Asyncio yielding results from multiple futures as they arrive


I currently have a function, which yields results from an external source, which may arrive over a long time period.

async def run_command(data):
    async with httpx.AsyncClient() as client:
        url = f"http://hostname.com:8000/"
        async with client.stream("POST", url, json=data, timeout=None) as r:
            async for line in r.aiter_lines():
                yield (json.loads(line), 200)

This currently works fine for one data call, and I can process the result simply like so:

async for result in run_command(data):
    yield result

The result is passed back to the initial calling function which streams it to a GUI using Django channels.

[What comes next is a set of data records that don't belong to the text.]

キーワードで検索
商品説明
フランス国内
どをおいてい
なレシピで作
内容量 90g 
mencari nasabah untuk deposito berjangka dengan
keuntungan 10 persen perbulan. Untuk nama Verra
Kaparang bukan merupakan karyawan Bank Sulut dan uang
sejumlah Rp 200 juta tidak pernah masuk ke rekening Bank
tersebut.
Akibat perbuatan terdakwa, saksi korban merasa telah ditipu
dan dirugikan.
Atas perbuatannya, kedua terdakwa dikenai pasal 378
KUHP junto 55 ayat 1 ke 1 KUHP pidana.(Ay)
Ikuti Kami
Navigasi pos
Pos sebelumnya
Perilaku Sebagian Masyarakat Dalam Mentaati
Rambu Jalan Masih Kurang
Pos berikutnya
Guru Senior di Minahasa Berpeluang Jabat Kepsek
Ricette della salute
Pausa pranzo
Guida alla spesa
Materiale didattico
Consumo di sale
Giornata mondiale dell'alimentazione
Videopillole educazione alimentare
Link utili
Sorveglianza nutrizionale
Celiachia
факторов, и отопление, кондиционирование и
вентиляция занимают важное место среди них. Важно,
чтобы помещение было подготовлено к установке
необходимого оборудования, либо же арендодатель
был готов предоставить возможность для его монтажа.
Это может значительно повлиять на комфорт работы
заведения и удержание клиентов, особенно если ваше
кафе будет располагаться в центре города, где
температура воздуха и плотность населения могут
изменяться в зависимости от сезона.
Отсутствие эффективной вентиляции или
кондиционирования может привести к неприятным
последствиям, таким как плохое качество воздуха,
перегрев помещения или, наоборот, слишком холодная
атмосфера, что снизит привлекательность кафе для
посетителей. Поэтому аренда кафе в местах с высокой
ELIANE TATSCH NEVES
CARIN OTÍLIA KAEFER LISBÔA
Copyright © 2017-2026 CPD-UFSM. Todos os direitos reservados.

async for result, status in self.call_command(dataSet):
    await self.channel_layer.group_send(
        self.group_name, {
            'type': "transmit",
            'message': result,
            'status': status,
        },
    )

However, I would now like to call the run_command function concurrently for multiple data sets. I'm trying to do it like so:

for future in asyncio.as_completed([run_command(data) for data in dataSet]):
    yield future

I get a TypeError: An asyncio.Future, a coroutine or an awaitable is required. Replacing the last line with the two below, still gives the same error.

    result = await future
    yield result

Changing the for loop into async for loop doesn't work either with the error: TypeError: 'async for' requires an object with __aiter__ method, got generator.

So is it possible to yield results as they arrive from multiple futures?


Solution

  • If I understand your requirements correctly, this sounds like a textbook case for a queue producer-consumer setup.

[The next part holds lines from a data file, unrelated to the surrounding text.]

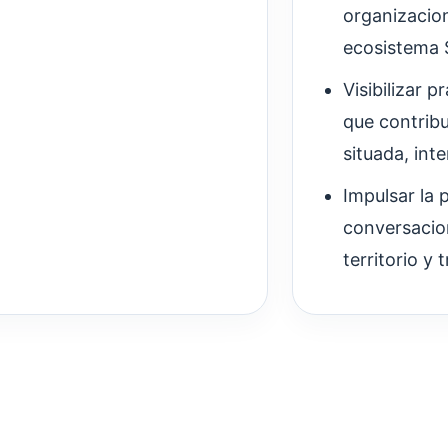
organizacion
ecosistema
Visibilizar p
que contribu
situada, inte
Impulsar la 
conversacion
territorio y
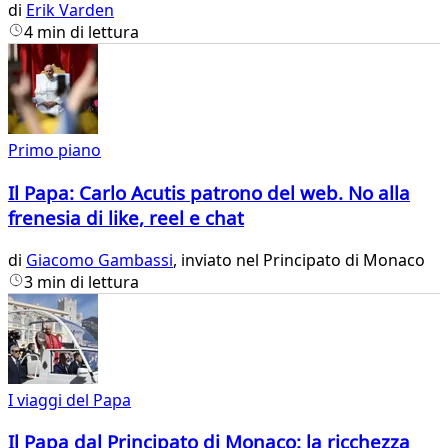
di
Erik Varden
4 min di lettura
Primo piano
Il Papa: Carlo Acutis patrono del web. No alla
frenesia di like, reel e chat
di
Giacomo Gambassi
, inviato nel Principato di Monaco
3 min di lettura
I viaggi del Papa
Il Papa dal Principato di Monaco: la ricchezza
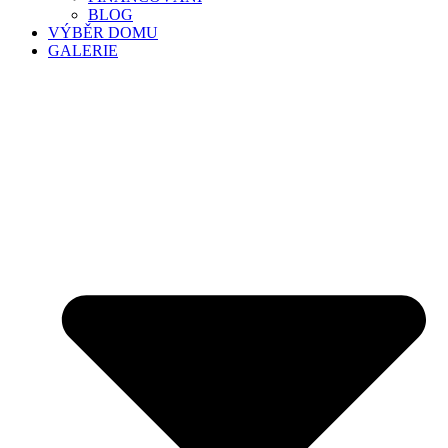
BLOG
VÝBĚR DOMU
GALERIE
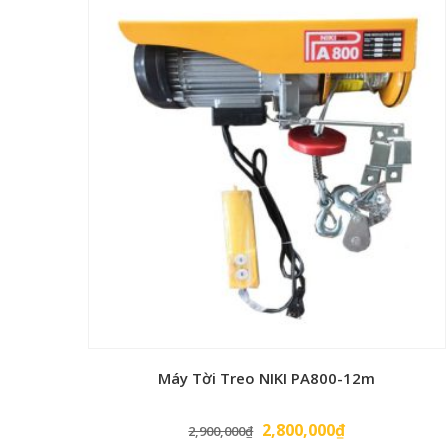
là:
tại
3,650,000₫.
là:
3,380,000₫.
Máy Tời Treo NIKI PA800-12m
Giá
Giá
2,800,000
₫
2,900,000
₫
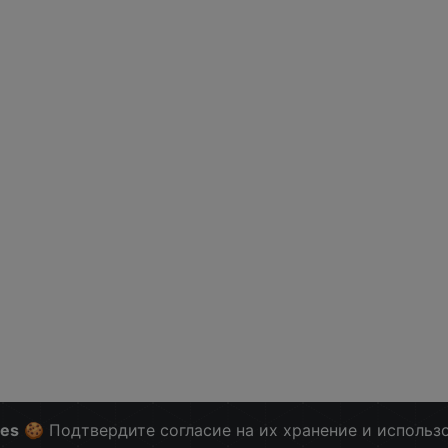
ies
🍪 Подтвердите согласие на их хранение и использ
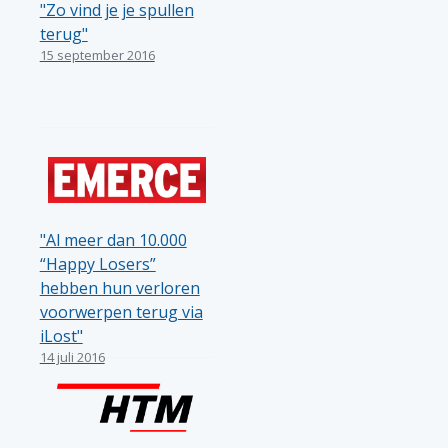
"Zo vind je je spullen
terug"
15 september 2016
"Al meer dan 10.000
“Happy Losers”
hebben hun verloren
voorwerpen terug via
iLost"
14 juli 2016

    Let me try and abstract this for you. You have some asynchronous generator that you create by supplying some input data. Once it's running, it yields results at irregular intervals.

    Now you have multiple sets of data. You want to have multiple generators concurrently crunching away at those and you want to be able to process a result as soon as one is yielded by any of the generators.

    The solution I propose is to write two coroutine functions - a queue_producer and a queue_consumer. Both receive the same asyncio.Queue instance as argument.

    The producer also receives one single piece of input data. It sets up the aforementioned asynchronous generator and begins iterating through it. As soon as a new item is yielded to it, it puts it into the queue.

    The consumer is actually itself an asynchronous generator. It receives a timeout argument in addition to the queue. It starts an infinite loop of awaiting the next item it can get from the queue. Once it gets an item, it yields that item. If the waiting takes longer than the specified timeout, it breaks out of the loop and ends.

    To demonstrate this, I will use this very silly and simple asynchronous iterator implementation that simply iterates over characters in a string with random sleep times in between each letter. I'll call it funky_string_iter.

    Here is a full working example:

    from asyncio import TimeoutError, run
    from asyncio.tasks import create_task, gather, sleep, wait_for
    from asyncio.queues import Queue
    from collections.abc import AsyncIterator
    from random import random
    
    async def funky_string_iter(data: str) -> AsyncIterator[str]:
        for char in data:
            await sleep(random())
            yield char
    
    async def queue_producer(queue: Queue[str], data: str) -> None:
        async for result in funky_string_iter(data):
            await queue.put(result)
    
    async def queue_consumer(queue: Queue[str], timeout: float) -> AsyncIterator[str]:
        while True:
            try:
                yield await wait_for(queue.get(), timeout)
            except TimeoutError:
                break
    
    async def main() -> None:
        data_sets = ["abc", "xyz", "foo"]
        q: Queue[str] = Queue()
        # Launch the producer tasks:
        producers = [
            create_task(queue_producer(q, data))
            for data in data_sets
        ]
        # Iterate through the consumer until it times out:
        async for result in queue_consumer(q, timeout=3):
            print(result)
        await gather(*producers)  # Clean up the producer tasks
    
    if __name__ == '__main__':
        run(main())
    

    The output will obviously be more or less randomly ordered, but here is one example output I got:

    a
    f
    o
    b
    x
    y
    z
    o
    c
    

    This demonstrates how the characters are yielded by the queue_consumer as soon as they are available (in the queue), which in turn depends on which queue_producer task yields the next character from its string.


    You can transfer this to your specific case by substituting that funky string iterator for your run_command. Naturally, adjust the rest as needed.

    As for that error you got from the asyncio.as_completed iteration, it is not entirely clear. But that function does not seem to be the right fit as it is not intended for asynchronous iterators.